Required work ▸ Write out all the entries word for word and omit any pictures.

Excerpted records ▸
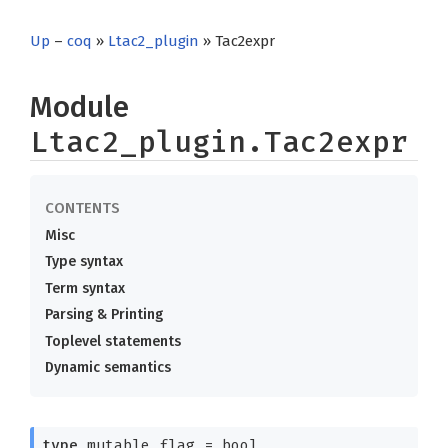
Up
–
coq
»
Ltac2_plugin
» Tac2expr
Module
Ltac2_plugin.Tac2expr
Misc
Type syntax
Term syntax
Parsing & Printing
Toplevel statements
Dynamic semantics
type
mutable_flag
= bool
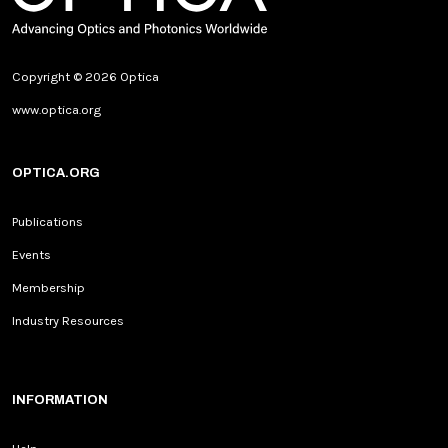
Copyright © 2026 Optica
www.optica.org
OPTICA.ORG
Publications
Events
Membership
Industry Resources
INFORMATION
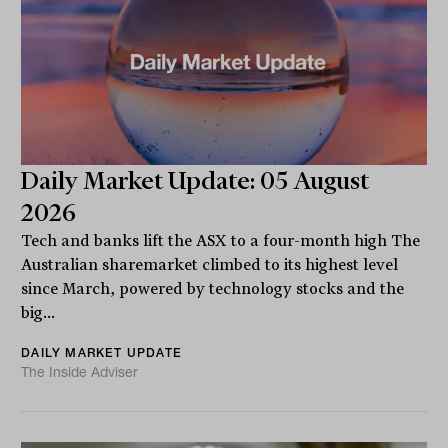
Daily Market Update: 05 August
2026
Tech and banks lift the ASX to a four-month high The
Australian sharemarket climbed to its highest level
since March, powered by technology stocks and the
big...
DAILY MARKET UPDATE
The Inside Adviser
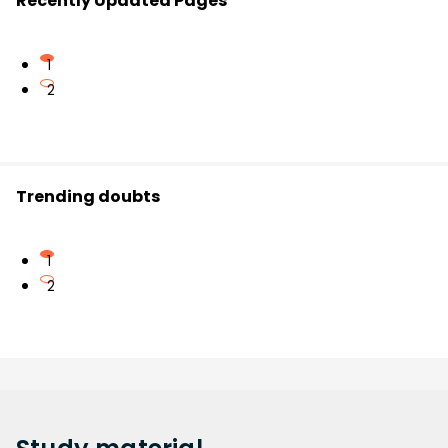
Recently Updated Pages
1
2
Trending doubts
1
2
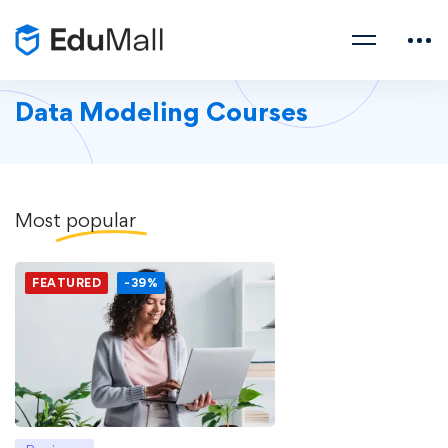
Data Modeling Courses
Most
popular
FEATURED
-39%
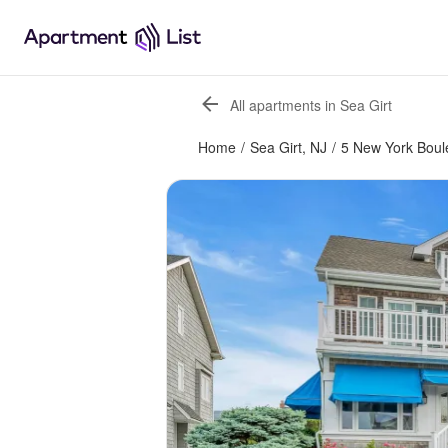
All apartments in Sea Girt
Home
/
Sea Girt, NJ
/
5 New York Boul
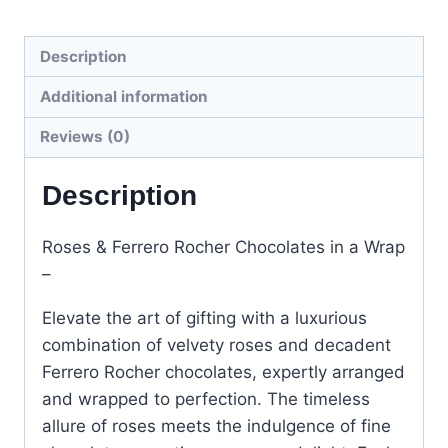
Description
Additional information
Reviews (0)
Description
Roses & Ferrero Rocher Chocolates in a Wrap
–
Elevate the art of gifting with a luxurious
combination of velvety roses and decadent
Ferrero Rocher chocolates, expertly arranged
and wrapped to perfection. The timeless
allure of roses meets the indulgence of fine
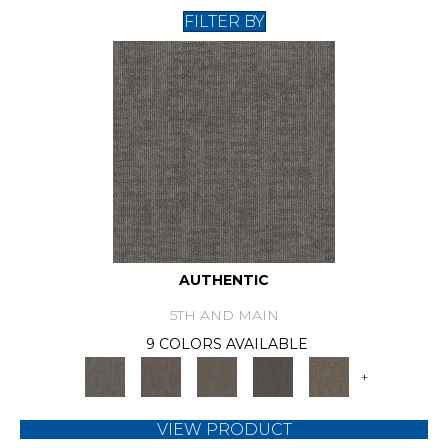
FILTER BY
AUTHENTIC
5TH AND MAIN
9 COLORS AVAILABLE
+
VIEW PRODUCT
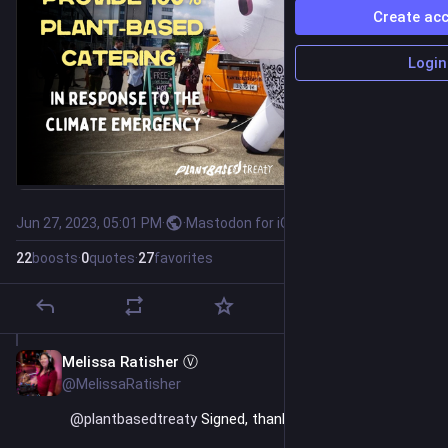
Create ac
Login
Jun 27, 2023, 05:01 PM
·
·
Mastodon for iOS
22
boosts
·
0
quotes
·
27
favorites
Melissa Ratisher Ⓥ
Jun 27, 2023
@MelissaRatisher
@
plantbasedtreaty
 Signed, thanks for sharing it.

Expected answer ▸
Up
–
coq
»
Ltac2_plugin
» Tac2expr
Module
Ltac2_plugin.Tac2expr
Misc
Type syntax
Term syntax
Parsing & Printing
Toplevel statements
Dynamic semantics
type
mutable_flag
= bool
Copyright © 2026 Optica
www.optica.org
OPTICA.ORG
Publications
Events
Membership
Industry Resources
INFORMATION
Daily Market Update: 05 August
2026
Tech and banks lift the ASX to a four-month high The
Australian sharemarket climbed to its highest level
since March, powered by technology stocks and the
big...
DAILY MARKET UPDATE
The Inside Adviser
Recently Updated Pages
1
2
Trending doubts
1
2
Data Modeling Courses
Most
popular
FEATURED
-39%
All apartments in Sea Girt
Home
/
Sea Girt, NJ
/
5 New York Boul
Description
Additional information
Reviews (0)
Description
Roses & Ferrero Rocher Chocolates in a Wrap
–
Elevate the art of gifting with a luxurious
combination of velvety roses and decadent
Ferrero Rocher chocolates, expertly arranged
and wrapped to perfection. The timeless
allure of roses meets the indulgence of fine
FILTER BY
AUTHENTIC
5TH AND MAIN
9 COLORS AVAILABLE
+
VIEW PRODUCT
Create ac
Login
Jun 27, 2023, 05:01 PM
·
·
Mastodon for iOS
22
boosts
·
0
quotes
·
27
favorites
Melissa Ratisher Ⓥ
Jun 27, 2023
@MelissaRatisher
@
plantbasedtreaty
 Signed, thanks for sharing it.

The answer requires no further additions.